In order to further enlarge the control range of the fuel metering, in the fuel system according to this example, the average angular speed of the valve body 21 over at least one working cycle of the combustion engine can be further raised to twice the speed of the crankshaft 4. In that operating condition, of which Fig. 7 represents an example, the valve body closes the spill channel 19 four times per working cycle of the combustion engine. In this operating condition, three of the closures are without effect, because they do not coincide with the high-pressure pump 14 delivering fuel under high pressure. The operating condition represented in Fig. 7 is that in which the fuel output is minimal, in that the angular speed of the valve body 21 during traversal of the second angular range, during which it closes off the spill channel 19, is maximally accelerated if this coincides with the high-pressure pump 14 supplying fuel under high pressure (line PUMP ACTIVE).
It is also possible to provide an intermediate operating condition in which the valve body 21 rotates at an average speed 1.5 times higher than the speed of the crankshaft 4 (that is, three times the lowest average speed of the valve body 21). In the proposed switch between different average angular speeds of the valve body 21, the fuel delivery decreases tendentially with the increase of the average angular speed of the valve body 21. As a result, extreme speeds and accelerations of the valve body 21 do not often occur. The fact is, a great demand for power (and hence a low average speed of the valve body 21 with respect to the angular speed of the crankshaft) is mostly
accompanied by higher speeds of the crankshaft and vice versa. Wear of the valve 20 and the drive 36 is thus prevented.
Wear of the valve 20 and the drive 36 is further prevented in that the angular speed of the valve body 21, at an average angular speed at which it also periodically closes off the spill channel 19 without this coinciding with delivery of fuel by the high-pressure pump 14, is varied only a single time per working cycle of the combustion engine, i.e., only in relation to simultaneous delivery of fuel by the high-pressure pump 14.

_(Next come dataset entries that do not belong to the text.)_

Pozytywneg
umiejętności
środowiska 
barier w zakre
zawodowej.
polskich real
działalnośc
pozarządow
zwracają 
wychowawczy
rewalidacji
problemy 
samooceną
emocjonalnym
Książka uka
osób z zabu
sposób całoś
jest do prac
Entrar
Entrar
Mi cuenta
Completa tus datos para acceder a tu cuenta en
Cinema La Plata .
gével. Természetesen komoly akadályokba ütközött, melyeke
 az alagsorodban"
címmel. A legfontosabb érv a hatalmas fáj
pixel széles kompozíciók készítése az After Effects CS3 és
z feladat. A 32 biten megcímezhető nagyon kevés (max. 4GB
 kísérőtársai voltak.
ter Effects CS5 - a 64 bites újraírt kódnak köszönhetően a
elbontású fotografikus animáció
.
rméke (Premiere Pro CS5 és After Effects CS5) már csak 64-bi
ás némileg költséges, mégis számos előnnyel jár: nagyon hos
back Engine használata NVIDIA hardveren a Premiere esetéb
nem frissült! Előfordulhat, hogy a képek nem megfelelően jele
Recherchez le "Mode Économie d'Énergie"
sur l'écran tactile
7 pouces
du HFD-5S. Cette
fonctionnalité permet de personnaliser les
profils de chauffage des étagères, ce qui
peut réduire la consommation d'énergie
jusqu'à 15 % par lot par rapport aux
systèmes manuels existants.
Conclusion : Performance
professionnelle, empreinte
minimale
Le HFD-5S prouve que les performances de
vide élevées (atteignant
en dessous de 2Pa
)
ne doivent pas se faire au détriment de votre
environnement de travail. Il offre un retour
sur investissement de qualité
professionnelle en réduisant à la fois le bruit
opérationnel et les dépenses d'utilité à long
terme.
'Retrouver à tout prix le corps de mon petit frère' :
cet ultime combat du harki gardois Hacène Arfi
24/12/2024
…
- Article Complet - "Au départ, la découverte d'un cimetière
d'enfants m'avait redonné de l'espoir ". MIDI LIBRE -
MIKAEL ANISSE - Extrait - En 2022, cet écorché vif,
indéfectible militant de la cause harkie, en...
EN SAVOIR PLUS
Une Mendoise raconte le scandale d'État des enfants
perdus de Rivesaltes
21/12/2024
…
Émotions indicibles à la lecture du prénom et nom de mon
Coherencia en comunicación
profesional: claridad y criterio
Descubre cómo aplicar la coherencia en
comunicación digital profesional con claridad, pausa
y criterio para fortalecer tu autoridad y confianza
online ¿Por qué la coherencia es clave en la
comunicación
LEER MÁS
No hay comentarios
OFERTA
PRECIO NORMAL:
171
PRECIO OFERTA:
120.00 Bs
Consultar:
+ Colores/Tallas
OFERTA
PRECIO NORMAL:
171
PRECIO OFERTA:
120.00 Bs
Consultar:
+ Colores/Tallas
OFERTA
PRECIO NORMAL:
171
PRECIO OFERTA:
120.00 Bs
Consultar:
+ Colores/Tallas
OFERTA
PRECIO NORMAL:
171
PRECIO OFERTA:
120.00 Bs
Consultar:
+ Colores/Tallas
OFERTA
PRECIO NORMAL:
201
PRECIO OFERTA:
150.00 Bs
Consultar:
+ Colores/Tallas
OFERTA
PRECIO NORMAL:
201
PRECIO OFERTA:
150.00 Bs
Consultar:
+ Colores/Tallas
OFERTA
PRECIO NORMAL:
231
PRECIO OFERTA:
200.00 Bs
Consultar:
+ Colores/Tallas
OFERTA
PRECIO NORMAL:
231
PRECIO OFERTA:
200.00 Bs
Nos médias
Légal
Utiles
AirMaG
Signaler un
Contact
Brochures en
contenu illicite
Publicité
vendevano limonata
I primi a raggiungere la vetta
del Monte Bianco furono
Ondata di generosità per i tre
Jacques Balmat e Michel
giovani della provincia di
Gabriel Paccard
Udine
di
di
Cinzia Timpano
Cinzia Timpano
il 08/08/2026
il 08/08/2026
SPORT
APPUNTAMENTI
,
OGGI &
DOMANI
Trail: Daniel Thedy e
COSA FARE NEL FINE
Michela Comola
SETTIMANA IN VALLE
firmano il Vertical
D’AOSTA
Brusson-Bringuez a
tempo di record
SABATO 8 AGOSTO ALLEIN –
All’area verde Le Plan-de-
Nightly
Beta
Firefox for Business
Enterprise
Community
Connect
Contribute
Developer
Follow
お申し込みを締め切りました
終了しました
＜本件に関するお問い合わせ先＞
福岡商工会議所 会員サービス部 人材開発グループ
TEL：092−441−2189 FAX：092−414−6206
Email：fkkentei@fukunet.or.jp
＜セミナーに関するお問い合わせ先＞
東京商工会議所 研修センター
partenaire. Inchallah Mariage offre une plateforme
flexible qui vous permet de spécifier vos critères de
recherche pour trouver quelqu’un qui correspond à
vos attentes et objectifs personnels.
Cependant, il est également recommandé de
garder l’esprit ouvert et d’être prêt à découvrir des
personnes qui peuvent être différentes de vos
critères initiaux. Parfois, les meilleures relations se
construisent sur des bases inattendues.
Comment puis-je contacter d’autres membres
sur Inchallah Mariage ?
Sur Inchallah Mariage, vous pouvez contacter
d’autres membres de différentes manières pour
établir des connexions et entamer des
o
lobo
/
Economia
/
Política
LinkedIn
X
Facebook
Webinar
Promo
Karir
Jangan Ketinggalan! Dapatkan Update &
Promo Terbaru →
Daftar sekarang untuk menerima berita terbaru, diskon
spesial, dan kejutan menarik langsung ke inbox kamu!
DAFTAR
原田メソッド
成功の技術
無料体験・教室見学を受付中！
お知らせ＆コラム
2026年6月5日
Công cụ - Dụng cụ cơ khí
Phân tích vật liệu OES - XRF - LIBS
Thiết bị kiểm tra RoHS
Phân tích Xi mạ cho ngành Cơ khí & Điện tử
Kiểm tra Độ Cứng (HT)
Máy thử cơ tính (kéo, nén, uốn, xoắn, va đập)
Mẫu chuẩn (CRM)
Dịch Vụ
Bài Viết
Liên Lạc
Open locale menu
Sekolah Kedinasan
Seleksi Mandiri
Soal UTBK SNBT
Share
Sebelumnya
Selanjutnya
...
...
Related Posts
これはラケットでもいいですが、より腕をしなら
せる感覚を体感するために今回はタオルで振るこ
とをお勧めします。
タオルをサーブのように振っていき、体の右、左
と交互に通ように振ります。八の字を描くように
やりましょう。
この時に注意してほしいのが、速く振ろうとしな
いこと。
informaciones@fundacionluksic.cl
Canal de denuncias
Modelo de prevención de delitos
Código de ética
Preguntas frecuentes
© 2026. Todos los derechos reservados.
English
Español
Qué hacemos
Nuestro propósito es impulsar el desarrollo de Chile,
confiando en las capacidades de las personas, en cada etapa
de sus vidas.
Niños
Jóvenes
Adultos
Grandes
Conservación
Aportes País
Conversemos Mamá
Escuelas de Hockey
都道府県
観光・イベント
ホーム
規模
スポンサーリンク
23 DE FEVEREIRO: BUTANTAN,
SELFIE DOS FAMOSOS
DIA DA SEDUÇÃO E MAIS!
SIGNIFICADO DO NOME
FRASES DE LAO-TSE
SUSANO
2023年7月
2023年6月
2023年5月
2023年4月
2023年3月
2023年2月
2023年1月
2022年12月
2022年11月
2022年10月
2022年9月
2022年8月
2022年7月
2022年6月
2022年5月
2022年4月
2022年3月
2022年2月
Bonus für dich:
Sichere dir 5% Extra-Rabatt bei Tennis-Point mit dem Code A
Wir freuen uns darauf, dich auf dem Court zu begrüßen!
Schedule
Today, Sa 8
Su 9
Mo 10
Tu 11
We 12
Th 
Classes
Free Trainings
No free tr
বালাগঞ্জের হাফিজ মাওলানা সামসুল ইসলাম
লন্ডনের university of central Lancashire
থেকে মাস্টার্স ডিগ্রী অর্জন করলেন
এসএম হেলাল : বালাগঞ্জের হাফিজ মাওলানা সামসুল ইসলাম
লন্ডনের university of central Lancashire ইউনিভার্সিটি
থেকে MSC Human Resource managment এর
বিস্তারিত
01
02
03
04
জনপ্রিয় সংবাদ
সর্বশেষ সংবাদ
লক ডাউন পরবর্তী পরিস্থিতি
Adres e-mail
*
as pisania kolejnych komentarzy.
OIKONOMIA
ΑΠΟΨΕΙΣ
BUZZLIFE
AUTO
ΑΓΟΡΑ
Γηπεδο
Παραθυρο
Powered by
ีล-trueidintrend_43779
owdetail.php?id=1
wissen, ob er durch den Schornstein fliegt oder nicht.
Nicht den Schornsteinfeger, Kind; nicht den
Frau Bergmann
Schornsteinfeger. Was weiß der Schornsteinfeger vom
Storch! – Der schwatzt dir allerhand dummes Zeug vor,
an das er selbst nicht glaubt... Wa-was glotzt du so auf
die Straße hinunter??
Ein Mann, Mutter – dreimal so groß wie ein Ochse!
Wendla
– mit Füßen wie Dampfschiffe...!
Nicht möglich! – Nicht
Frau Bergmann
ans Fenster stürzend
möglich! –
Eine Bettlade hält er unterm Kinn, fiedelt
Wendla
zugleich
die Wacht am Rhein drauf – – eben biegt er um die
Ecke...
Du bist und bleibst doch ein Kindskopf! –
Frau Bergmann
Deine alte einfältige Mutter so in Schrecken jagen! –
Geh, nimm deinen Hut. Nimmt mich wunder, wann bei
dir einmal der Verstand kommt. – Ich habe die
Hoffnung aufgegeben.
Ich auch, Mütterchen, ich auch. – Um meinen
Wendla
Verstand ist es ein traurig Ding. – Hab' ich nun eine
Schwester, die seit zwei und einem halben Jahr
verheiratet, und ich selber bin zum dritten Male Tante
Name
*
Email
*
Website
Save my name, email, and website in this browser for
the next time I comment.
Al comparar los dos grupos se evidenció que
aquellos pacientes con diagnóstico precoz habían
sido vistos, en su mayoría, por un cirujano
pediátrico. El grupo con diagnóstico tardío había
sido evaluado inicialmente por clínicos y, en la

Preferably, the lowest average angular speed of the valve body 21 over at least one working cycle of the combustion engine is equal to the simultaneously occurring angular speed of the crankshaft of the combustion engine. At this average speed, the valve body 21 closes the inlet port twice per working cycle of the combustion engine. This angular speed is so high that the portion of the rotatable valve body 21 that closes off the inlet port 23 can cover a relatively large angle in circumferential direction. As a result, at a given diameter of the valve body, it can be of robust design. Also, at a given robustness of the portion closing off the inlet port 23, the valve can have a relatively small diameter. A further advantage of a minimum average speed of the rotary valve higher than the lowest possible speed is that the closure and release of the inlet port 23 of the valve 20 is carried out faster. As a result, the fuel injection phase exhibits relatively steep flanks, which is advantageous for the effective atomization of the injected fuel at the beginning and the end of the injection phase and for accurately controlling the amount of injected fuel. It will be clear to those skilled in the art that within the framework of the present invention, many other embodiments and modes are possible. Thus, for instance, the valve body can be designed such that it closes off the spill channel several times per revolution. The rotation of the valve body relative to the crankshaft may also be influenced, for instance, by depressing and releasing different sections of a loop cord or chain.